Need a legal document? You can find it yourself

  • Article by: TIM HARLOW
  • Star Tribune
  • February 26, 2011 - 9:13 PM

Navigating the legal system can be a daunting task, especially for the uninitiated. And if lawyers are involved, it can be an expensive proposition.

With the aid of a $25,000 federal technology grant, the Washington County Law Library is trying to make that process a bit less mysterious by launching a free series of seminars designed to give people hands-on experience with accessing forms electronically and finding other resources for their legal needs.

"The whole idea is that this information is available on line," said law librarian Brian Huffman. "A majority of what I see is family law issues in which people try to represent themselves in court. They don't know how to do the form or anything about the procedure, and they are floundering."

It's not just those involved in divorce or child custody cases who can benefit from the "Librarians Lending a Hand: Teaching the Public How to Find and Use Legal Resources" program, Huffman said. Seminars that will be taught by law librarians and attorneys at public libraries throughout Washington County will cover everything from how to file a claim in conciliation court and sue for breach of contract to issues regarding tenant-landlord rights and foreclosure. They are set to begin early next month.
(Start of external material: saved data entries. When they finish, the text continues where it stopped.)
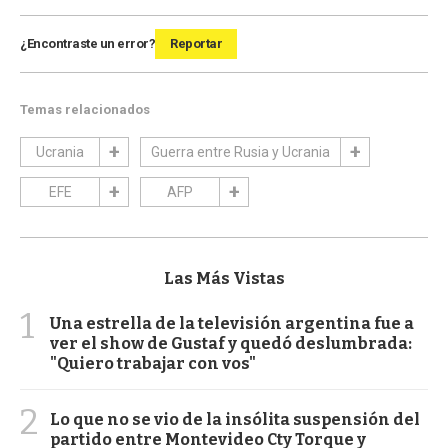
¿Encontraste un error?
Reportar
Temas relacionados
Ucrania
Guerra entre Rusia y Ucrania
EFE
AFP
Las Más Vistas
1
Una estrella de la televisión argentina fue a
ver el show de Gustaf y quedó deslumbrada:
"Quiero trabajar con vos"
2
Lo que no se vio de la insólita suspensión del
partido entre Montevideo Cty Torque y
The law library used the grant from the Institute of Museum and Library Services to buy 10 laptop computers that seminar participants can use to access court records, papers, documents and other information pertaining to litigation. Participants can also bring their own computers, Huffman said.

In each session, the keynote speaker will give a general overview of the topic, then spend time giving one-on-one instruction.
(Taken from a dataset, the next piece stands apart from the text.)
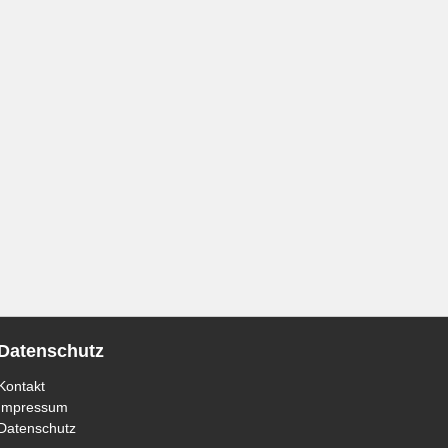
Datenschutz
Kontakt
Impressum
Datenschutz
Each seminar will be limited to about 20 people, but they will be offered multiple times over the next 12 months. The seminars designed to give the average citizen "access to justice" will be open to anybody who wishes to represent themselves in court due to financial constraints or other reasons. Participants don't have to live in Washington County to attend, Huffman said.

A schedule will be posted on the law library's web site at when it's finalized. To publicize the seminars, brochures will be printed up and distributed at area nonprofits that often give referrals to clients and to patrons at area libraries.

Every county in the state has a public law library at its courthouse, although only metro area facilities and a couple of larger outstate counties have full-time staff.

Reference librarians have always been available to help citizens with legal issues at the Washington County Law Library. But the facility inside the Washington County Courthouse is open only 8 a.m. to 4:30 p.m. weekdays. By teaming up with the county library system, the public will have access to training after hours and can get it in an environment that may not be as intimidating as going to a government building.

"People feel more comfortable in a library; it's like apple pie and mom," Huffman said. The whole idea is "to introduce people to the judicial system and make it less mysterious."